Reviews in Percussive Notes



Fun and Easy Christmas Favorites, Mallet Percussion and Percussion Books

The versatility of these publications should attract those who teach youngsters in mixed instrument classes as well as those who work with percussionists individually or in ensemble settings. These two books contain the mallet and percussion parts for 12 holiday favorites.

The mallet book presents each selection in both solo and duet versions, giving teachers a variety of instructional opportunities. The percussion accompaniments can accommodate up to four players and are scored for snare and bass drums and a generous assortment of percussion, including triangle, cymbal, tambourine, sleighbells, cowbell, maracas, claves and woodblock.

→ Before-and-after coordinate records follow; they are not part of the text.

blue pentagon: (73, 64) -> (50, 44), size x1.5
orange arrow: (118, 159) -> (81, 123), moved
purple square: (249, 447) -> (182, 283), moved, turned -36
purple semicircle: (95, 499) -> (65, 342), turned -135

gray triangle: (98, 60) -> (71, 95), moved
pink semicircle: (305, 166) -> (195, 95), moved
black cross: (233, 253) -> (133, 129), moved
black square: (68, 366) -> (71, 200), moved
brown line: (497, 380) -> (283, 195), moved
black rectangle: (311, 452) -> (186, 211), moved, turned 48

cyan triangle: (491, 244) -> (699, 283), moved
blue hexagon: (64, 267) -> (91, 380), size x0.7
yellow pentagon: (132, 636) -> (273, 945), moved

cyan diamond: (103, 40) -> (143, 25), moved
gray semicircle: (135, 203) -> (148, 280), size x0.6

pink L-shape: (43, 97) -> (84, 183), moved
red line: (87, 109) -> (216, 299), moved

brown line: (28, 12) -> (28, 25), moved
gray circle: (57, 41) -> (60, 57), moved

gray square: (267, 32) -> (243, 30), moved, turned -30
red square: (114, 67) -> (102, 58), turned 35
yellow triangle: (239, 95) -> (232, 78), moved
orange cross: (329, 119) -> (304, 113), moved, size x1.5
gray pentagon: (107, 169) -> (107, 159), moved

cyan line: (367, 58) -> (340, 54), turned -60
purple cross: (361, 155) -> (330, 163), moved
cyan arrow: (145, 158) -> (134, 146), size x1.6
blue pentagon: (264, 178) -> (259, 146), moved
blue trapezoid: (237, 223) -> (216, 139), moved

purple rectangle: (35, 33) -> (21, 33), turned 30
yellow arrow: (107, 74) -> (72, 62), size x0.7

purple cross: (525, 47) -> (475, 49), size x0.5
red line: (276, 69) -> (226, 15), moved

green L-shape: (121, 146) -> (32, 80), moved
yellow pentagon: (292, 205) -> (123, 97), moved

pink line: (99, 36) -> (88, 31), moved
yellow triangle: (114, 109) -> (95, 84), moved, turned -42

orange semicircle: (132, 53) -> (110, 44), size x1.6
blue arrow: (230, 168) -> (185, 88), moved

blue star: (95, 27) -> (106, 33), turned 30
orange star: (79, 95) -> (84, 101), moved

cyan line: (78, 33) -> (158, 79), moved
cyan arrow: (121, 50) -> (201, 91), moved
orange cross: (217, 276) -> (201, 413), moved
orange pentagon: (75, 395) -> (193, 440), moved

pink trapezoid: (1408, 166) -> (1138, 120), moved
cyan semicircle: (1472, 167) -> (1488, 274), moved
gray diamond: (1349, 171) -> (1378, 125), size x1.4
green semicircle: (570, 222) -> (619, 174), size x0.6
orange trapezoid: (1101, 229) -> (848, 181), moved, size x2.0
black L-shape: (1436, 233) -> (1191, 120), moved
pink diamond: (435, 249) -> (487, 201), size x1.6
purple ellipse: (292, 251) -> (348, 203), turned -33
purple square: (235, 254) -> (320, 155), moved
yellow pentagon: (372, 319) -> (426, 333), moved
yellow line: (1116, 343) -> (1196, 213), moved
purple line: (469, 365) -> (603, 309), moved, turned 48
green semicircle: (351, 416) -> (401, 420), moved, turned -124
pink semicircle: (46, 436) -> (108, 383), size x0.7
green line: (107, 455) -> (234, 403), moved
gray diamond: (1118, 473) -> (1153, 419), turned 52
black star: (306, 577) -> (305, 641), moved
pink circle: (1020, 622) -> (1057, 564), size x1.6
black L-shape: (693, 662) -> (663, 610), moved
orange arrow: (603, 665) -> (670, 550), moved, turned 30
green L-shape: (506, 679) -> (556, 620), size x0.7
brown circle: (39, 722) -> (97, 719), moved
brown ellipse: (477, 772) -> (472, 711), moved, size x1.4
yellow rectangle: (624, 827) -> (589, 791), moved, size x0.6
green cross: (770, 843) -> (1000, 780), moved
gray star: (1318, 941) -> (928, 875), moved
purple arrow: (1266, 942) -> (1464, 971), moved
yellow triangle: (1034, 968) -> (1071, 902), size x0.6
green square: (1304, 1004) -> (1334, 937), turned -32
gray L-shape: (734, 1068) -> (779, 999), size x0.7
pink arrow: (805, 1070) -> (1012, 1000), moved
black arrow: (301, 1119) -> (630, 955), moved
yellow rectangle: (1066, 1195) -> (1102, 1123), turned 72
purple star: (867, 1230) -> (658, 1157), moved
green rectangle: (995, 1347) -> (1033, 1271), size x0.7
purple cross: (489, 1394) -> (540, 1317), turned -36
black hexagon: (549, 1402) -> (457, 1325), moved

The two books are part of a flexible instrumentation series designed to facilitate their use with other instruments. Books are available for standard school band instruments, and the percussion book can also be used with corresponding books for string instruments. Chords in the conductor's score facilitate piano or guitar accompaniments. —John R. Raush


What a Day! Mallet Percussion Duets

What a Day! is a collection of 19 mallet percussion duets, each titled by a time of day (6:00 AM, 7:00 AM, etc.). The duets are directed to beginners and can be used as sight-reading materials or assigned lessons. The first six short pieces are written with whole notes, half notes and dotted halves. The later duos have quarter and eighth notes. Meters include 4/4, 3/4, and cut time. The collection of duets is followed by a page of warm-ups, which appear in different keys so that they can be performed with different transposing instruments. Those teaching beginning band classes will find these to be very beneficial in teaching reading on keyboard percussion instruments. —George Frock

What a Day! Percussion Duets

What A Day! Percussion Duets are the self-contained percussion parts of a beginner band method that may be used for any combination of percussion and wind instruments. The book contains 19 one-page duets, eight warm-ups, and four written parts that use simple rhythms designed for first and second year students. Written in traditional march style, the exercises may be played by two players doubling on more than one instrument or four players performing on single instruments. Scored for tambourine, cowbell, snare drum, bass drum, maracas, triangle, woodblock and claves, the series would be suitable for a large class or training young players on a series of different instruments. —Terry O'Mahoney

The What a Day! reviews were published in the Volume 41, Number 6 issue of Percussive Notes. Reprinted by permission of the Percussive Arts Society, Inc., 701 NW Ferris, Lawton, OK 73507-5442; E-mail: percarts@pas.org; Web: www.pas.org


What a Year! (2 books) and What a Week!

Designed to be used for mixed-instrument class instruction at the middle-school level, these books are included in the What a Year! and What a Week! series written with flexible instrumental combinations in mind.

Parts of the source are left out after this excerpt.